Brief => Your response should contain each line of the data that includes "habitez".

[Saved entries]

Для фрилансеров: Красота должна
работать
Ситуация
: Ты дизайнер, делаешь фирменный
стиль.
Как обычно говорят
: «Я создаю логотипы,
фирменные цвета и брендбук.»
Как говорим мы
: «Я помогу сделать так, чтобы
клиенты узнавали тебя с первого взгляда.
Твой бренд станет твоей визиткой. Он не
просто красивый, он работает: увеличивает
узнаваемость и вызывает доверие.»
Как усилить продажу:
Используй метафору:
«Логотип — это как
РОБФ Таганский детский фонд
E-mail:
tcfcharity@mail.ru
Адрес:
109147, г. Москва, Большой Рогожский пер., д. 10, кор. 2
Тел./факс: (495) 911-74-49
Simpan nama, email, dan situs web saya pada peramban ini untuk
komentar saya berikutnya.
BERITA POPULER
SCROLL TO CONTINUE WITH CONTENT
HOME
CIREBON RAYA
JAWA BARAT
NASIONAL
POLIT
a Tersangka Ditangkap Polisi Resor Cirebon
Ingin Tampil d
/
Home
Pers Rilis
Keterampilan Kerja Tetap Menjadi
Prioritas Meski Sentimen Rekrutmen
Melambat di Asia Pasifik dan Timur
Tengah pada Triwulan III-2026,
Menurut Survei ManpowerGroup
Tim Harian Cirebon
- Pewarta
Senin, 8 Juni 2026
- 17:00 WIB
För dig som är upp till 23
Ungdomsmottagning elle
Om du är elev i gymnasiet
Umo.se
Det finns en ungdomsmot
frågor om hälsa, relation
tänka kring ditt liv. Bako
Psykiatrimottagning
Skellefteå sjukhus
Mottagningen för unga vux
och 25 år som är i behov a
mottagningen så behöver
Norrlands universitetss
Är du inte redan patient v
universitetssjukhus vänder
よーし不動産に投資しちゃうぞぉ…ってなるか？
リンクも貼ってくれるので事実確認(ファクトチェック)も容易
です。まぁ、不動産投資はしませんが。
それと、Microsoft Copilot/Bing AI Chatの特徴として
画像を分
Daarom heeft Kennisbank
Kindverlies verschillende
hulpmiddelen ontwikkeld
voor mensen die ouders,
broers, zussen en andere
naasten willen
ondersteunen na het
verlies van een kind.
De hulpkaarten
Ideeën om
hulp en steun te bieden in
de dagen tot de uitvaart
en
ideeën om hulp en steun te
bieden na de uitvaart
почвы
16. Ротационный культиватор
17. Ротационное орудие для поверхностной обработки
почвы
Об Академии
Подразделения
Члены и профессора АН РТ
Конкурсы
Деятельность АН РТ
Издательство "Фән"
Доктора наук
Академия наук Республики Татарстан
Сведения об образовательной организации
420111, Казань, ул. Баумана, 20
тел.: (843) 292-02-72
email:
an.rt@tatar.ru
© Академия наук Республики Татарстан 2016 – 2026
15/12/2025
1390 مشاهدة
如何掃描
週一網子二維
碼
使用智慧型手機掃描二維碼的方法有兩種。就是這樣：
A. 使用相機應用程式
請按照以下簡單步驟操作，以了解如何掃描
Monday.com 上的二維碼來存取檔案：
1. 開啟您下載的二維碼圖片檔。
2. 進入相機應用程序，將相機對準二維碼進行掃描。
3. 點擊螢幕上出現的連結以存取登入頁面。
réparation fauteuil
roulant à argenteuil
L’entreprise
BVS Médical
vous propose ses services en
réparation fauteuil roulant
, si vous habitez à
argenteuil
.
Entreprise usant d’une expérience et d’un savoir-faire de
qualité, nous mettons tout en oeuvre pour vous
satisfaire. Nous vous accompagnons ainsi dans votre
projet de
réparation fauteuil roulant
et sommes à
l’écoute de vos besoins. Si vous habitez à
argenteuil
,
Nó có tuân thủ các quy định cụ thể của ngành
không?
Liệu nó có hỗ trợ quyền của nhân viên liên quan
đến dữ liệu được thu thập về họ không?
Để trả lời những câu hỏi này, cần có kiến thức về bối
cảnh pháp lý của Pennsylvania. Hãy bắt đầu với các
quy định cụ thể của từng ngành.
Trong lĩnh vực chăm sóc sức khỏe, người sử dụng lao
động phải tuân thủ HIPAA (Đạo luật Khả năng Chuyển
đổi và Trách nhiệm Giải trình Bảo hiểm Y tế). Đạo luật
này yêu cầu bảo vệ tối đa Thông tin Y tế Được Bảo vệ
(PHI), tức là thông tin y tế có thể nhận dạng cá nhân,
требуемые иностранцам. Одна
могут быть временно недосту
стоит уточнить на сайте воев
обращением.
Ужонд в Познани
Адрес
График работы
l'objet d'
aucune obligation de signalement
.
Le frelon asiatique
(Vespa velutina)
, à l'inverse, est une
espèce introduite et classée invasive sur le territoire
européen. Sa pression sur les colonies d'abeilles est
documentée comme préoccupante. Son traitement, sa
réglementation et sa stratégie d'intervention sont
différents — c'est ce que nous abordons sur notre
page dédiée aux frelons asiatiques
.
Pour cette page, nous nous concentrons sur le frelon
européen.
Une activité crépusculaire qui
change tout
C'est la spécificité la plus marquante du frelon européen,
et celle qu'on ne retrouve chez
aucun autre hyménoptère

Answer space =>
, si vous habitez à
l’écoute de vos besoins. Si vous habitez à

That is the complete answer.